## BRIEF
Copy, exactly as written, the lines that begin at the one containing "Alih Fungsi Lahan Sawah" and end at the one containing "Premium Salone". Skip any pictures in the data below.

Page images and extracted text:
————————
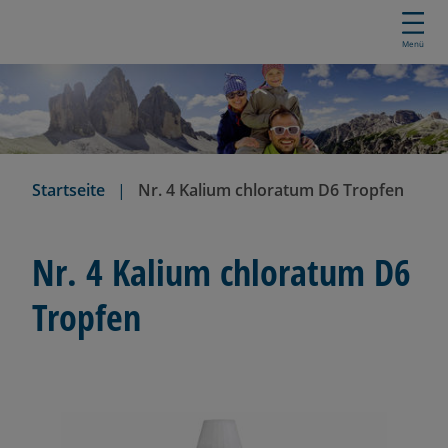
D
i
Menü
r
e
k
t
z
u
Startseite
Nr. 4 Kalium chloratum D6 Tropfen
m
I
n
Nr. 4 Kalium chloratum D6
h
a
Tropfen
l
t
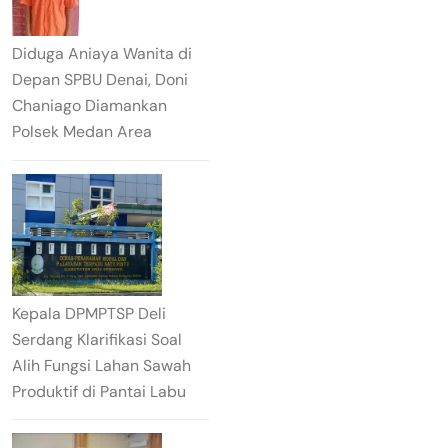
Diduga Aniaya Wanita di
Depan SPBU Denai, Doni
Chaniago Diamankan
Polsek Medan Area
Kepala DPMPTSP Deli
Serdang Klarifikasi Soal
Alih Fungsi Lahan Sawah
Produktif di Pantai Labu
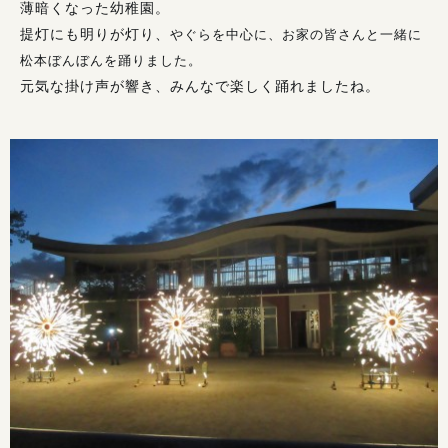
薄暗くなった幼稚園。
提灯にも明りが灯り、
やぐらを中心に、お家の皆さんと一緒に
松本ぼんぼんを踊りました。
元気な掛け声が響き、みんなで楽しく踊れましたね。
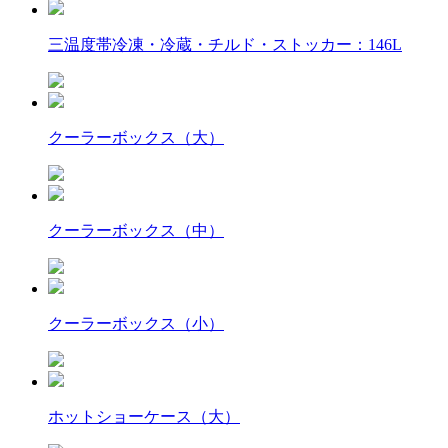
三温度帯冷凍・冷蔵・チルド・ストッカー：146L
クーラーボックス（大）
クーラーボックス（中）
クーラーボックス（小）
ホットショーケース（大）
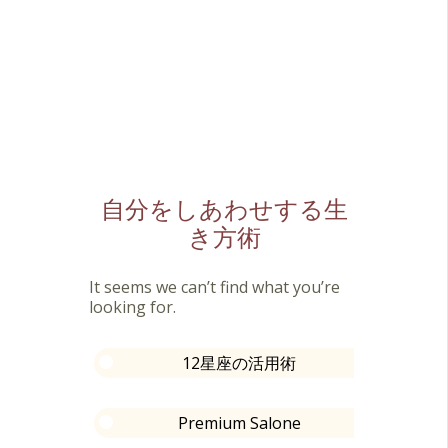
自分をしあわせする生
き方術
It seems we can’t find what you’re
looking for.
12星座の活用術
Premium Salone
————————
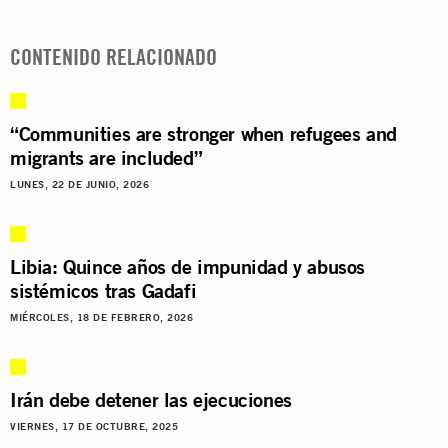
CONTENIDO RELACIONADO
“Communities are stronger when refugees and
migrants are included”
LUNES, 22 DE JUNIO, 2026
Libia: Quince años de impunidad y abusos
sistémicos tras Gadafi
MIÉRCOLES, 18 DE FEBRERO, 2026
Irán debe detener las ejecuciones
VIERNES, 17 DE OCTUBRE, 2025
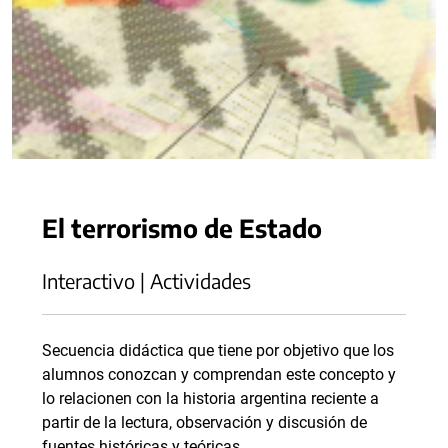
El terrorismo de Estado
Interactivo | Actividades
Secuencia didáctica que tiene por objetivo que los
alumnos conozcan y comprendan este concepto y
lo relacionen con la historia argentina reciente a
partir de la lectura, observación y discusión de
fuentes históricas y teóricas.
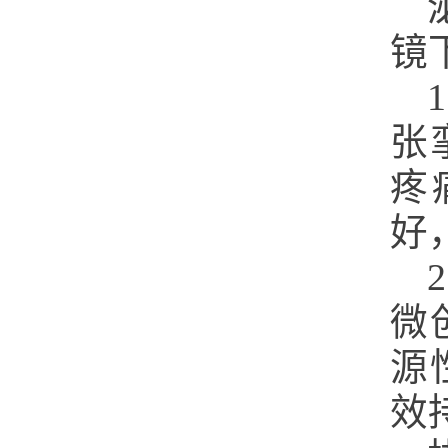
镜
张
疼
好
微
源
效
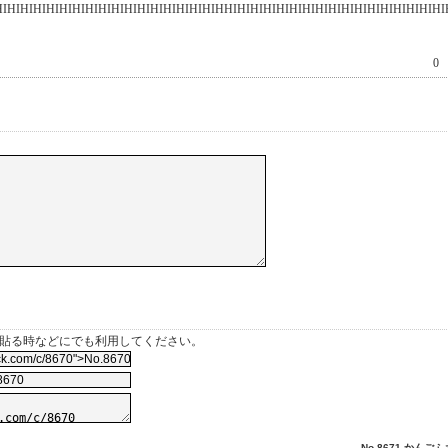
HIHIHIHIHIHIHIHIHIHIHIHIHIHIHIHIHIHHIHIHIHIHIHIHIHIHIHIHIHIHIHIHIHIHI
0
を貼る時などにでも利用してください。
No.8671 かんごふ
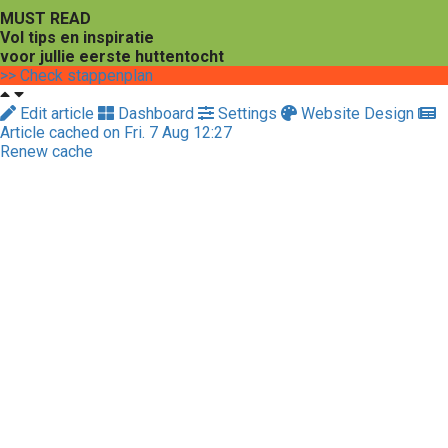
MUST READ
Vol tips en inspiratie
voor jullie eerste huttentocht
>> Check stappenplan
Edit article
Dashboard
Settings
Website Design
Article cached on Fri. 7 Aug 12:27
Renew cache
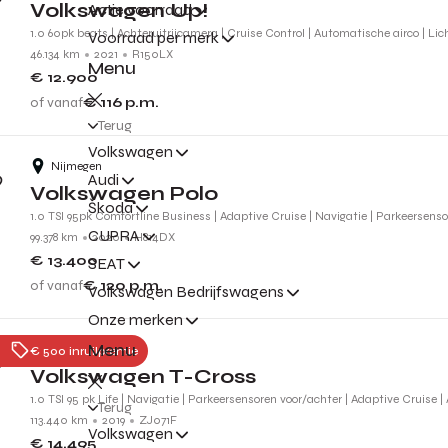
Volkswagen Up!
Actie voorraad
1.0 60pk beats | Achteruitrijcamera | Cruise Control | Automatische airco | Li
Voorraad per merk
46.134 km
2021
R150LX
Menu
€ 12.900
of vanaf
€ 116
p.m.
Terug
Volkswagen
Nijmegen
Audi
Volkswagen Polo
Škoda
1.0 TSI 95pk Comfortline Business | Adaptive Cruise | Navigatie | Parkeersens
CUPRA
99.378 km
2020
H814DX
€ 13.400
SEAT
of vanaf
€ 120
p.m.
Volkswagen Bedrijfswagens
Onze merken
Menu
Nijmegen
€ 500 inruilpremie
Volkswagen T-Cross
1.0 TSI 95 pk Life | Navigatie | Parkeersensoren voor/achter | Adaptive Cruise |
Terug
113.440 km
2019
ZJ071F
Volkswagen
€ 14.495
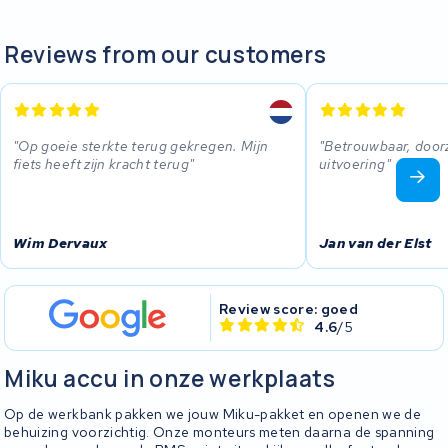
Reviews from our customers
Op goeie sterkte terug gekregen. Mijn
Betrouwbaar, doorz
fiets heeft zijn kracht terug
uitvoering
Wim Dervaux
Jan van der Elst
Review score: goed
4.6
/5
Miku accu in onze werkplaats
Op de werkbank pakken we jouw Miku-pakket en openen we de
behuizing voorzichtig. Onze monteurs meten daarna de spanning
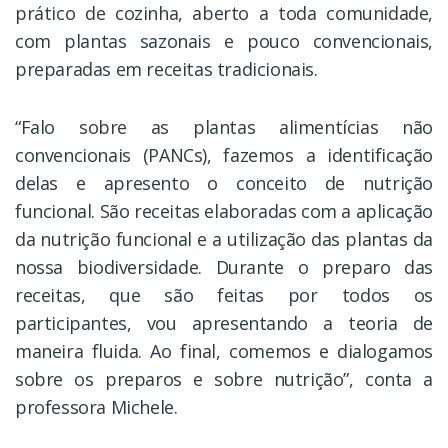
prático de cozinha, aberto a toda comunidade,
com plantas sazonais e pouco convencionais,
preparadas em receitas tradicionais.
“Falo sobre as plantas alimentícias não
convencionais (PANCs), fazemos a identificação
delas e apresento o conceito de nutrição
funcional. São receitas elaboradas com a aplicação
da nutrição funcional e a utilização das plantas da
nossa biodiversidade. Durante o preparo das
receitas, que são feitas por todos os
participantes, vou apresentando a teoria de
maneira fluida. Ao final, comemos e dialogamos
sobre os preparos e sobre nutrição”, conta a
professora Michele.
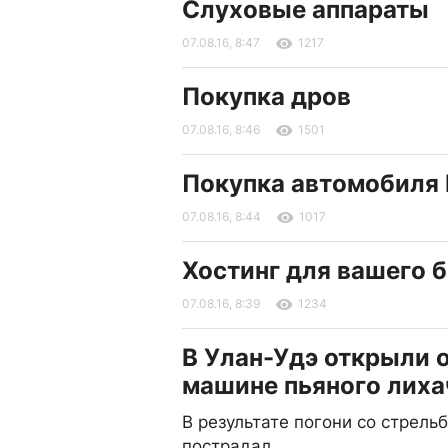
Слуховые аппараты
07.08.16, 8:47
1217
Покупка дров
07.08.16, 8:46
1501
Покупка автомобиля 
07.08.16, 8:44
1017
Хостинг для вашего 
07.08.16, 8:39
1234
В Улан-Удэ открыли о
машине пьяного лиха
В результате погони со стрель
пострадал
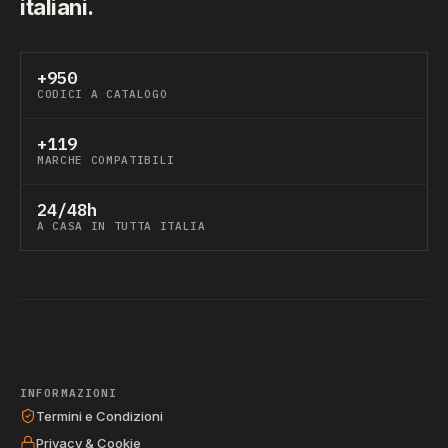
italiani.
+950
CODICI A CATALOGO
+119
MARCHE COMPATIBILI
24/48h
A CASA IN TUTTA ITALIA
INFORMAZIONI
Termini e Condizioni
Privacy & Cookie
————————
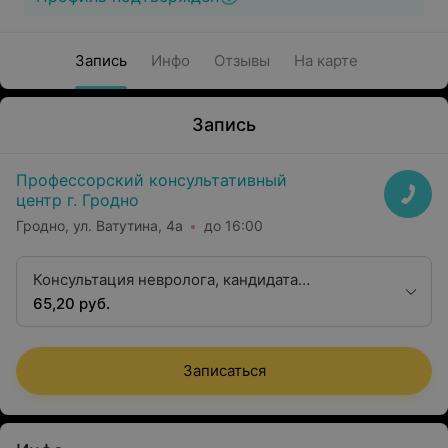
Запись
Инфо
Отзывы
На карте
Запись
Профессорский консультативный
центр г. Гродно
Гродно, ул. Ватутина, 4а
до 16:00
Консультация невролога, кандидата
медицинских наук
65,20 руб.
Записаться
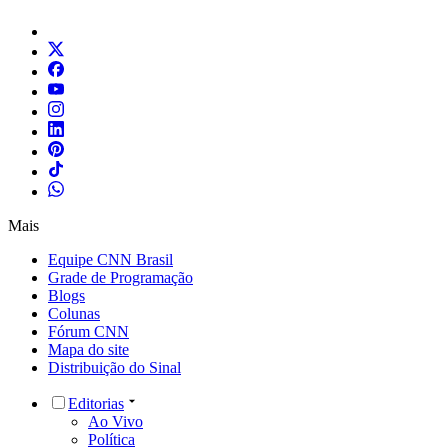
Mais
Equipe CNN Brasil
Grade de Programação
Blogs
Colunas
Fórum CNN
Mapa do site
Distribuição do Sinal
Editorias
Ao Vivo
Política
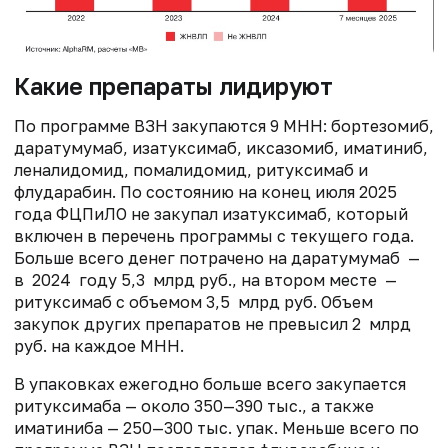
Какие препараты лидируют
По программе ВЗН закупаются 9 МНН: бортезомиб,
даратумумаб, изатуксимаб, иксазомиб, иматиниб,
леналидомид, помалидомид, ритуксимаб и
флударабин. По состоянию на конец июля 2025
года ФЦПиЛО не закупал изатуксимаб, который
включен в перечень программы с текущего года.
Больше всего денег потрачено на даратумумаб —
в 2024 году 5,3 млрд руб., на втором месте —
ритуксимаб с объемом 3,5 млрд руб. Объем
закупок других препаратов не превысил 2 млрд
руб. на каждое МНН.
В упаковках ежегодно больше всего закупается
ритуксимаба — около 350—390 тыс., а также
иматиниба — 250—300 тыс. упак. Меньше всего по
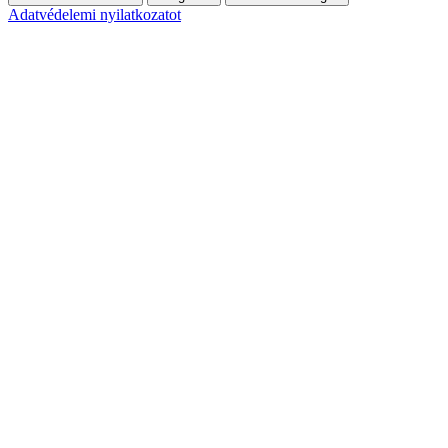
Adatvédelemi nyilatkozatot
————————
## TASK OUTPUT
Alih Fungsi Lahan Sawah
Produktif di Pantai Labu
薄暗くなった幼稚園。
提灯にも明りが灯り、
やぐらを中心に、お家の皆さんと一緒に
松本ぼんぼんを踊りました。
元気な掛け声が響き、みんなで楽しく踊れましたね。
三温度帯冷凍・冷蔵・チルド・ストッカー：146L
クーラーボックス（大）
クーラーボックス（中）
クーラーボックス（小）
ホットショーケース（大）
自分をしあわせする生
き方術
It seems we can’t find what you’re
looking for.
12星座の活用術
Premium Salone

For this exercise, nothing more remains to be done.